On 18/07/11 10:21, Volkan YAZICI wrote:
> [Before going with the rest of the reply, I'd like to thank who (lee,
> William Hopkins, Johannes Obermueller, Bonno Bloksma, Andrew McGlashan,
> Camaleón) sincerely answered to my question.]
> 
> On Fri, 15 Jul 2011 23:31:05 +0200, "Bonno Bloksma" writes:
>> In here you have some duplicate information that is not needed. In the eth0
>> section the netmask 255.255.255.240 together with the ip-address of 10.10.98.100
>> automaticaly defines the network and broadcast address you give in the next
>> lines. You can leave them out.
> 
> They are added by the Debian installer, not me. But yep, you are right.
> 
>> A gateway statement means: send ANYTHING for which there is no specific route in
>> the routing table to this address which can be reached via this interface.
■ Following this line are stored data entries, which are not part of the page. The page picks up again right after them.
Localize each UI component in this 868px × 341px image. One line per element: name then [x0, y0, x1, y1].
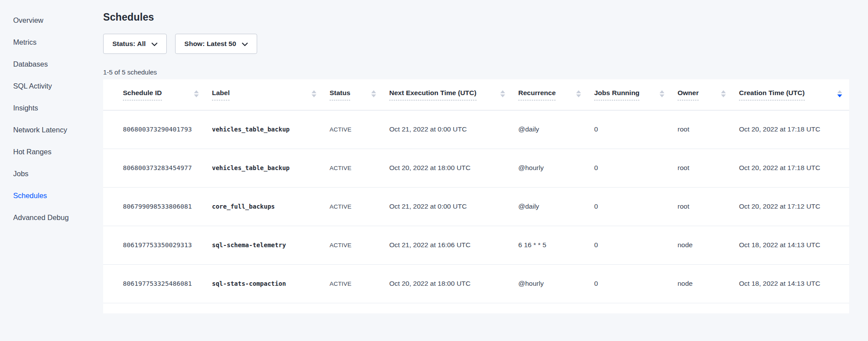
- sidebar-item-jobs[interactable]: Jobs: [0, 163, 103, 185]
- cell-owner: root: [678, 110, 739, 149]
- cell-label: core_full_backups: [212, 187, 330, 226]
- main-content: Schedules Status: All Show: Latest 50 1-…: [103, 0, 849, 341]
- sidebar-item-schedules[interactable]: Schedules: [0, 185, 103, 206]
- show-filter-dropdown[interactable]: Show: Latest 50: [175, 34, 257, 54]
- schedules-table-card: Schedule IDLabelStatusNext Execution Tim…: [103, 79, 849, 313]
- column-header-label: Next Execution Time (UTC): [389, 89, 477, 100]
- cell-status: ACTIVE: [330, 187, 389, 226]
- schedules-page: OverviewMetricsDatabasesSQL ActivityInsi…: [0, 0, 868, 341]
- filter-bar: Status: All Show: Latest 50: [103, 34, 849, 54]
- cell-creation-time: Oct 20, 2022 at 17:18 UTC: [739, 110, 849, 149]
- sort-arrows-icon[interactable]: [837, 90, 842, 99]
- cell-jobs-running: 0: [594, 226, 678, 264]
- sort-arrows-icon[interactable]: [721, 90, 726, 99]
- column-header-label: Schedule ID: [123, 89, 162, 100]
- column-header-label[interactable]: Label: [212, 79, 330, 110]
- cell-jobs-running: 0: [594, 187, 678, 226]
- cell-jobs-running: 0: [594, 110, 678, 149]
- show-filter-label: Show: Latest 50: [184, 40, 236, 48]
- column-header-owner[interactable]: Owner: [678, 79, 739, 110]
- cell-creation-time: Oct 18, 2022 at 14:13 UTC: [739, 264, 849, 303]
- cell-next-execution: Oct 21, 2022 at 0:00 UTC: [389, 187, 518, 226]
- column-header-label: Creation Time (UTC): [739, 89, 805, 100]
- cell-next-execution: Oct 20, 2022 at 18:00 UTC: [389, 149, 518, 187]
- cell-schedule-id: 806197753325486081: [103, 264, 212, 303]
- cell-schedule-id: 806799098533806081: [103, 187, 212, 226]
- column-header-label: Label: [212, 89, 230, 100]
- sidebar-item-sql-activity[interactable]: SQL Activity: [0, 75, 103, 97]
- cell-label: vehicles_table_backup: [212, 149, 330, 187]
- sidebar-item-advanced-debug[interactable]: Advanced Debug: [0, 206, 103, 228]
- cell-jobs-running: 0: [594, 149, 678, 187]
- cell-schedule-id: 806800373283454977: [103, 149, 212, 187]
- cell-status: ACTIVE: [330, 264, 389, 303]
- cell-recurrence: 6 16 * * 5: [518, 226, 594, 264]
- column-header-label: Recurrence: [518, 89, 556, 100]
- table-row: 806799098533806081core_full_backupsACTIV…: [103, 187, 849, 226]
- cell-recurrence: @daily: [518, 187, 594, 226]
- table-row: 806800373290401793vehicles_table_backupA…: [103, 110, 849, 149]
- table-body: 806800373290401793vehicles_table_backupA…: [103, 110, 849, 303]
- cell-status: ACTIVE: [330, 110, 389, 149]
- cell-schedule-id: 806800373290401793: [103, 110, 212, 149]
- cell-recurrence: @daily: [518, 110, 594, 149]
- cell-schedule-id: 806197753350029313: [103, 226, 212, 264]
- sidebar-item-network-latency[interactable]: Network Latency: [0, 119, 103, 141]
- cell-creation-time: Oct 20, 2022 at 17:12 UTC: [739, 187, 849, 226]
- chevron-down-icon: [242, 40, 248, 48]
- column-header-label: Owner: [678, 89, 699, 100]
- sidebar-item-hot-ranges[interactable]: Hot Ranges: [0, 141, 103, 163]
- cell-owner: node: [678, 226, 739, 264]
- sidebar-item-insights[interactable]: Insights: [0, 97, 103, 119]
- sidebar-item-metrics[interactable]: Metrics: [0, 31, 103, 53]
- cell-creation-time: Oct 18, 2022 at 14:13 UTC: [739, 226, 849, 264]
- results-count: 1-5 of 5 schedules: [103, 68, 849, 76]
- cell-label: sql-schema-telemetry: [212, 226, 330, 264]
- schedules-table: Schedule IDLabelStatusNext Execution Tim…: [103, 79, 849, 303]
- table-row: 806197753325486081sql-stats-compactionAC…: [103, 264, 849, 303]
- cell-status: ACTIVE: [330, 226, 389, 264]
- page-title: Schedules: [103, 11, 849, 23]
- column-header-recurrence[interactable]: Recurrence: [518, 79, 594, 110]
- cell-recurrence: @hourly: [518, 264, 594, 303]
- column-header-label: Jobs Running: [594, 89, 639, 100]
- cell-next-execution: Oct 21, 2022 at 16:06 UTC: [389, 226, 518, 264]
- cell-creation-time: Oct 20, 2022 at 17:18 UTC: [739, 149, 849, 187]
- cell-next-execution: Oct 21, 2022 at 0:00 UTC: [389, 110, 518, 149]
- sort-arrows-icon[interactable]: [576, 90, 581, 99]
- column-header-label: Status: [330, 89, 350, 100]
- sort-arrows-icon[interactable]: [371, 90, 376, 99]
- cell-owner: root: [678, 187, 739, 226]
- chevron-down-icon: [151, 40, 158, 48]
- sidebar-item-databases[interactable]: Databases: [0, 53, 103, 75]
- table-header-row: Schedule IDLabelStatusNext Execution Tim…: [103, 79, 849, 110]
- column-header-next-execution-time-utc[interactable]: Next Execution Time (UTC): [389, 79, 518, 110]
- column-header-jobs-running[interactable]: Jobs Running: [594, 79, 678, 110]
- sort-arrows-icon[interactable]: [500, 90, 505, 99]
- cell-status: ACTIVE: [330, 149, 389, 187]
- cell-owner: root: [678, 149, 739, 187]
- sidebar-nav: OverviewMetricsDatabasesSQL ActivityInsi…: [0, 0, 103, 341]
- cell-label: sql-stats-compaction: [212, 264, 330, 303]
- table-row: 806197753350029313sql-schema-telemetryAC…: [103, 226, 849, 264]
- sort-arrows-icon[interactable]: [312, 90, 316, 99]
- cell-recurrence: @hourly: [518, 149, 594, 187]
- sort-arrows-icon[interactable]: [660, 90, 664, 99]
- table-row: 806800373283454977vehicles_table_backupA…: [103, 149, 849, 187]
- cell-next-execution: Oct 20, 2022 at 18:00 UTC: [389, 264, 518, 303]
- cell-label: vehicles_table_backup: [212, 110, 330, 149]
- cell-jobs-running: 0: [594, 264, 678, 303]
- sidebar-item-overview[interactable]: Overview: [0, 9, 103, 31]
- column-header-status[interactable]: Status: [330, 79, 389, 110]
- status-filter-label: Status: All: [112, 40, 146, 48]
- sort-arrows-icon[interactable]: [194, 90, 199, 99]
- status-filter-dropdown[interactable]: Status: All: [103, 34, 167, 54]
- column-header-creation-time-utc[interactable]: Creation Time (UTC): [739, 79, 849, 110]
- cell-owner: node: [678, 264, 739, 303]
- column-header-schedule-id[interactable]: Schedule ID: [103, 79, 212, 110]
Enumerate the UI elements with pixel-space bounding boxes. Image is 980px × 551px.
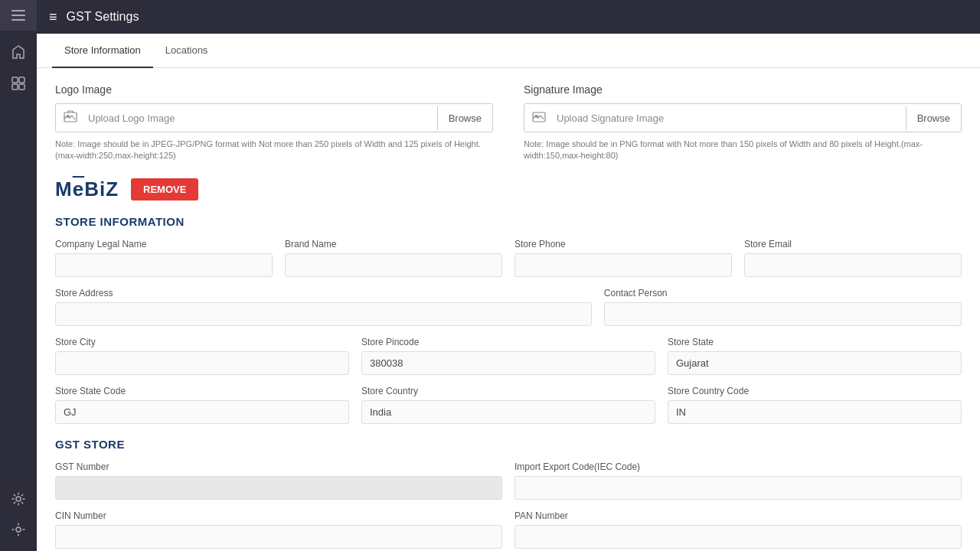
tabs-bar: Store Information Locations [37, 34, 980, 68]
logo-upload-box: Upload Logo Image Browse [55, 103, 493, 132]
svg-rect-5 [12, 84, 18, 90]
tab-locations[interactable]: Locations [153, 34, 220, 68]
svg-point-8 [16, 527, 21, 532]
company-legal-name-input[interactable] [55, 253, 273, 277]
cin-number-input[interactable] [55, 525, 502, 549]
main-area: ≡ GST Settings Store Information Locatio… [37, 0, 980, 551]
logo-preview-area: MeBiZ REMOVE [55, 178, 962, 201]
store-pincode-label: Store Pincode [361, 337, 655, 347]
company-legal-name-group: Company Legal Name [55, 239, 273, 277]
store-phone-label: Store Phone [514, 239, 732, 249]
contact-person-group: Contact Person [604, 288, 962, 326]
store-email-label: Store Email [744, 239, 962, 249]
store-phone-group: Store Phone [514, 239, 732, 277]
svg-rect-6 [19, 84, 24, 90]
gst-store-heading: GST STORE [55, 438, 962, 451]
store-phone-input[interactable] [514, 253, 732, 277]
store-state-label: Store State [668, 337, 962, 347]
store-state-code-input[interactable] [55, 400, 349, 424]
store-address-input[interactable] [55, 302, 592, 326]
signature-upload-icon [524, 104, 554, 132]
svg-rect-4 [19, 77, 24, 83]
topbar-title: GST Settings [67, 10, 139, 24]
store-address-group: Store Address [55, 288, 592, 326]
logo-upload-icon [56, 104, 85, 132]
signature-browse-button[interactable]: Browse [906, 106, 961, 130]
sidebar-settings-icon-1[interactable] [0, 484, 37, 514]
brand-name-label: Brand Name [285, 239, 502, 249]
contact-person-input[interactable] [604, 302, 962, 326]
topbar: ≡ GST Settings [37, 0, 980, 34]
topbar-menu-icon[interactable]: ≡ [49, 9, 57, 25]
sidebar-settings-icon-2[interactable] [0, 514, 37, 545]
image-upload-section: Logo Image Upload Logo Image Browse [55, 83, 962, 162]
logo-section-label: Logo Image [55, 83, 493, 96]
page-content: Logo Image Upload Logo Image Browse [37, 68, 980, 551]
gst-number-label: GST Number [55, 461, 502, 472]
signature-section: Signature Image Upload Signature Image B… [524, 83, 962, 162]
gst-row-2: CIN Number PAN Number [55, 510, 962, 549]
brand-name-group: Brand Name [285, 239, 502, 277]
content-area: Store Information Locations Logo Image [37, 34, 980, 551]
logo-preview: MeBiZ [55, 178, 119, 201]
store-state-code-group: Store State Code [55, 386, 349, 424]
store-info-row-4: Store State Code Store Country Store Cou… [55, 386, 962, 424]
signature-upload-box: Upload Signature Image Browse [524, 103, 962, 132]
sidebar [0, 0, 37, 551]
logo-upload-note: Note: Image should be in JPEG-JPG/PNG fo… [55, 139, 493, 162]
pan-number-label: PAN Number [514, 510, 962, 521]
svg-rect-1 [11, 15, 25, 16]
store-country-group: Store Country [361, 386, 655, 424]
cin-number-label: CIN Number [55, 510, 502, 521]
store-email-input[interactable] [744, 253, 962, 277]
store-city-label: Store City [55, 337, 349, 347]
svg-rect-3 [12, 77, 18, 83]
svg-rect-2 [11, 19, 25, 21]
store-country-input[interactable] [361, 400, 655, 424]
store-pincode-input[interactable] [361, 351, 655, 375]
company-legal-name-label: Company Legal Name [55, 239, 273, 249]
store-email-group: Store Email [744, 239, 962, 277]
store-address-label: Store Address [55, 288, 592, 298]
pan-number-input[interactable] [514, 525, 962, 549]
svg-rect-0 [11, 10, 25, 11]
signature-section-label: Signature Image [524, 83, 962, 96]
store-info-row-3: Store City Store Pincode Store State [55, 337, 962, 375]
store-info-row-1: Company Legal Name Brand Name Store Phon… [55, 239, 962, 277]
store-country-label: Store Country [361, 386, 655, 396]
iec-code-label: Import Export Code(IEC Code) [514, 461, 962, 472]
store-state-group: Store State [668, 337, 962, 375]
logo-upload-text: Upload Logo Image [85, 106, 437, 130]
iec-code-group: Import Export Code(IEC Code) [514, 461, 962, 500]
remove-logo-button[interactable]: REMOVE [131, 178, 198, 201]
store-country-code-input[interactable] [668, 400, 962, 424]
store-country-code-group: Store Country Code [668, 386, 962, 424]
iec-code-input[interactable] [514, 476, 962, 500]
sidebar-icon-2[interactable] [0, 67, 37, 98]
store-state-input[interactable] [668, 351, 962, 375]
gst-row-1: GST Number Import Export Code(IEC Code) [55, 461, 962, 500]
gst-number-input[interactable] [55, 476, 502, 500]
store-state-code-label: Store State Code [55, 386, 349, 396]
svg-point-7 [16, 497, 21, 501]
logo-section: Logo Image Upload Logo Image Browse [55, 83, 493, 162]
store-info-heading: STORE INFORMATION [55, 215, 962, 228]
signature-upload-note: Note: Image should be in PNG format with… [524, 139, 962, 162]
menu-icon[interactable] [0, 0, 37, 31]
cin-number-group: CIN Number [55, 510, 502, 549]
contact-person-label: Contact Person [604, 288, 962, 298]
store-city-input[interactable] [55, 351, 349, 375]
store-city-group: Store City [55, 337, 349, 375]
pan-number-group: PAN Number [514, 510, 962, 549]
store-info-row-2: Store Address Contact Person [55, 288, 962, 326]
sidebar-icon-1[interactable] [0, 37, 37, 67]
store-pincode-group: Store Pincode [361, 337, 655, 375]
store-country-code-label: Store Country Code [668, 386, 962, 396]
tab-store-information[interactable]: Store Information [52, 34, 153, 68]
logo-browse-button[interactable]: Browse [437, 106, 492, 130]
signature-upload-text: Upload Signature Image [554, 106, 906, 130]
brand-name-input[interactable] [285, 253, 502, 277]
gst-number-group: GST Number [55, 461, 502, 500]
There
>> is usualy just one gateway statement in the entire interfaces file unless one
>> wants to do multiple gateway routing, which is usualy done with the more
>> flexible and sophosticate ip statement.
>>
>> So the gateway statement in the eth1 section is what causes the problem. You do
>> NOT want the gateway statement there as that is NOT the address to send all
>> unspecified traffic to, that is what you want the eth0 interface to use the
>> 10.10.98.110 address for.
>>
>> The address and netmask statement together define which network is behind the
>> eth1 interface and which traffic should be send to the network behind that
>> interface. In this case that will automaticaly be all trafic for
>> 192.168.100.0/24, that is all trafic for 192.168.100.*
> 
> So you mean that, via a configuration as follows
> 
> --8<---------------cut here---------------start------------->8---
> auto lo
> iface lo inet loopback
> 
> auto eth0
> iface eth0 inet static
>       address 10.10.98.100
>       netmask 255.255.255.240
>       gateway 10.10.98.110
>       dns-nameservers 10.10.10.11 10.10.10.12
>       dns-search ozun.int
> 
> auto eth1
> iface eth1 inet static
>       address 192.168.100.100
>       netmask 255.255.255.0
> --8<---------------cut here---------------end--------------->8---
> 
> all of my 192.168.100.0/24 traffic will be routed through eth1. But the
> thing I don't understand here is that: Say I typed "ping 192.168.100.1".
> How will it know that it will need to use 192.168.100.98 as a gateway to
> 192.168.100.1?

It does not.
 iface eth1 inet static
       address 192.168.100.100
       netmask 255.255.255.0

tells the system that 192.168.100.1 is on the network connected to eth1.